How do I secure my mobile devices?


The rapidly changing technology and portability of mobile devices have forced people to heavily rely these products. With their increased functionalities, mobile devices carry out a number of our day-to-day activities, such as surfing the web, booking appointments, setting up reminders, sharing files, instant messaging, video calling, and even mobile banking. Given all these functionalities, mobile devices are vulnerable to online threats and are also susceptible to physical attacks due to their portability, consider the following safeguards:

  • Use strong passwords/biometrics - Strong passwords coupled with biometric features, such as fingerprint authenticators, make unauthorized access nearly impossible. Your passwords should be eight or more characters long and contain alphanumeric characters. If your mobile device allows two-factor authentication, don’t hesitate to use it. You don’t want to be subject to unforeseen attacks.

    The complexities of your passwords in other apps might tempt you to store them in a similar way a browser does – that is, using the ‘remember me feature.’ This feature should be avoided at all costs since it only increases the chances of your password getting spoofed. Alternatively, if you lose your device, another person might gain full access to it.

  • Ensure public or free Wi-Fi is protected - Everybody loves free Wi-Fi, especially when the data plan is inexpensive. But cheap can turn expensive in a very devastating manner. That’s because most of the free Wi-Fi points are not encrypted. These open networks allow malicious people to eavesdrop on the network traffic and easily get your passwords, usernames and other sensitive information.

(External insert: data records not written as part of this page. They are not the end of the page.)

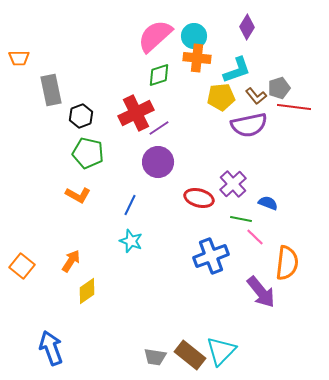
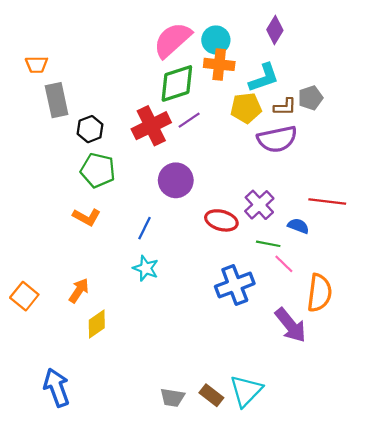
orange trapezoid: (19, 58) -> (37, 64), moved
green diamond: (159, 75) -> (177, 83), size x1.5
brown L-shape: (256, 96) -> (285, 107), turned -50
red line: (294, 107) -> (327, 201), moved
purple line: (159, 128) -> (189, 120), moved
brown rectangle: (190, 355) -> (211, 395), size x0.7

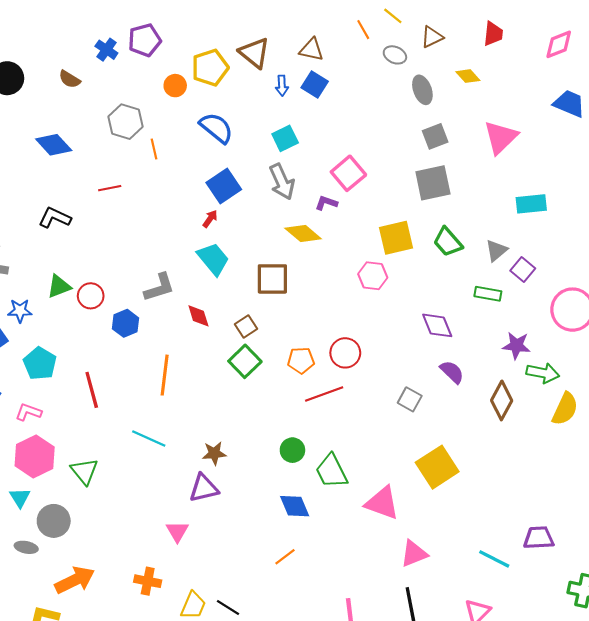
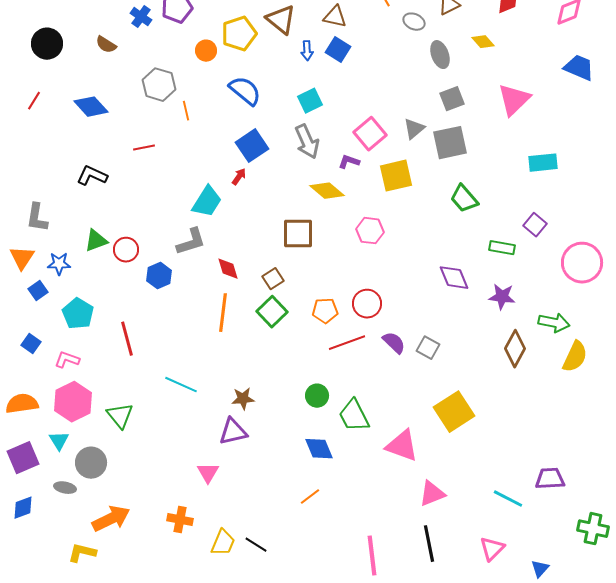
yellow square: (396, 238) -> (396, 176), moved
gray triangle: (496, 250) -> (414, 129), moved
cyan trapezoid: (213, 259) -> (207, 202), moved, turned 72
pink hexagon: (373, 276) -> (370, 231), moved
purple star: (516, 346) -> (502, 297), moved
purple semicircle: (452, 372) -> (394, 343), moved
orange line: (165, 375) -> (223, 313), moved

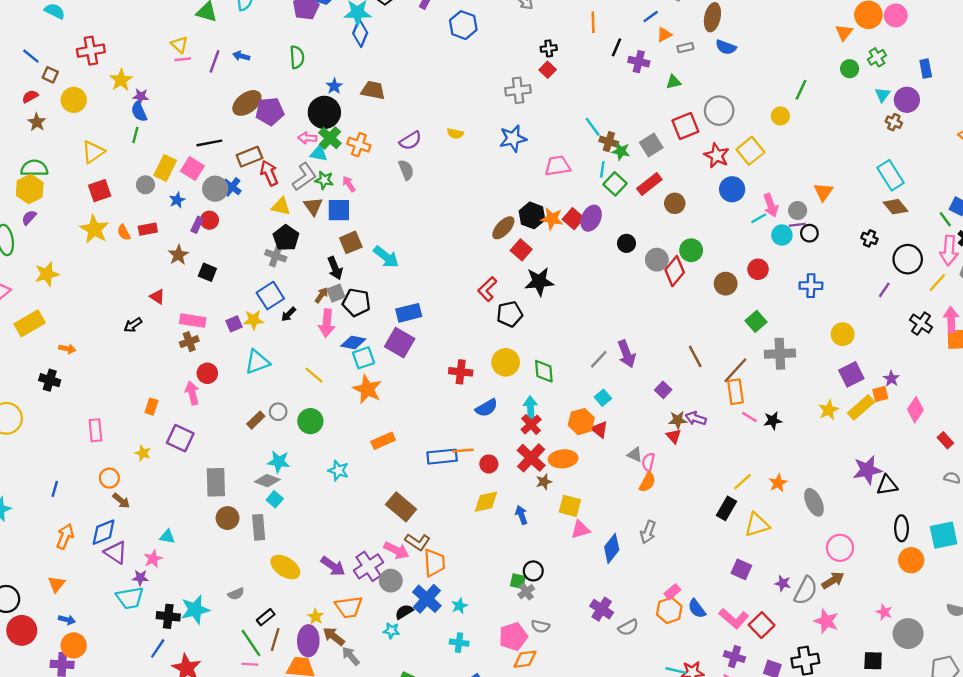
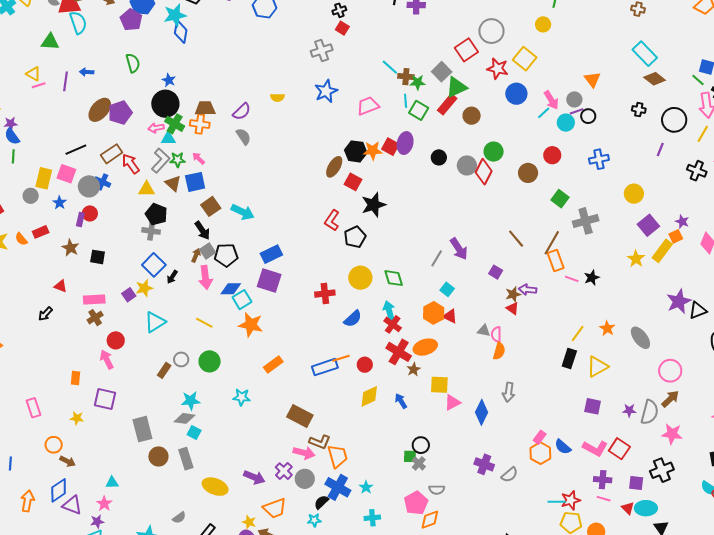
green triangle: (673, 82) -> (456, 87), moved, size x1.6
brown trapezoid: (373, 90) -> (205, 108), moved
purple cross: (369, 566) -> (284, 471), size x0.7

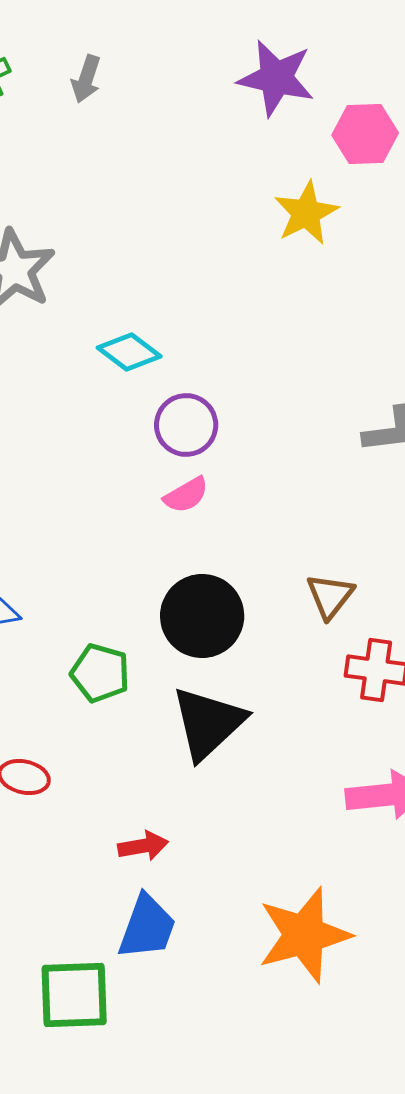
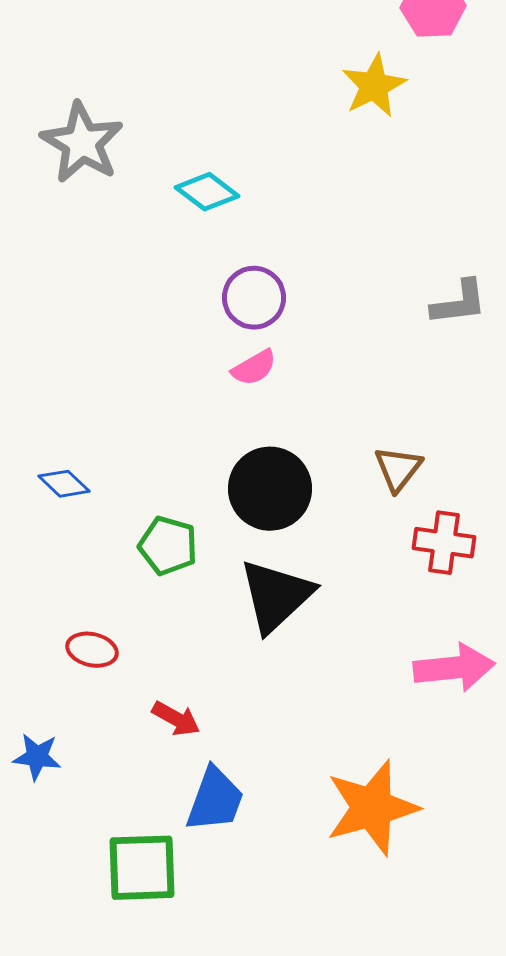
cyan diamond: (129, 352) -> (207, 192), moved
red arrow: (143, 846) -> (176, 719), moved, turned 39

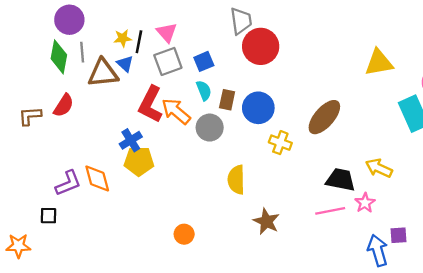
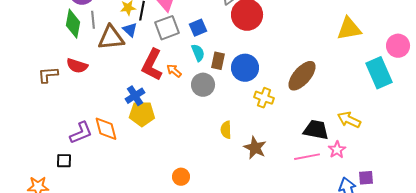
red semicircle: (64, 105) -> (77, 66), turned 75
orange arrow: (176, 111) -> (174, 71), size x0.6
yellow semicircle: (236, 180) -> (226, 130), size x0.7
brown star: (266, 221) -> (255, 148), moved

    To protect against Wi-Fi hacking, use applications that secure your connection or at least tell you the status of the Wi-Fi to which you are connected. WPA (Wi-Fi Protected Access) is more secure compared to WEP (Wired Equivalent Privacy). As a matter of being cautious, you should also turn off wireless connectivity (Wi-Fi and Bluetooth) when you are not using them. Not only will this help avoid automatic connection to unencrypted networks but also save your battery.

  • Utilize VPN - If you’re not sure about the security status of the network to which you’re connected, using VPN (Virtual Private Network) client is mandatory. A VPN will enable you to connect to a network securely. At the same time, any browsing activity you do on the public Wi-Fi will be shielded from prying eyes.

  • It is also useful when accessing sites that are less secure. Non-HTTPS sites are visible to anyone who knows how to use networking and vulnerability tools. These sites are prone to MITM (Man-in-the-middle) attacks, which pave a way to eavesdropping and password sniffing. You really need to have a new mindset when it comes to fighting cybercrime.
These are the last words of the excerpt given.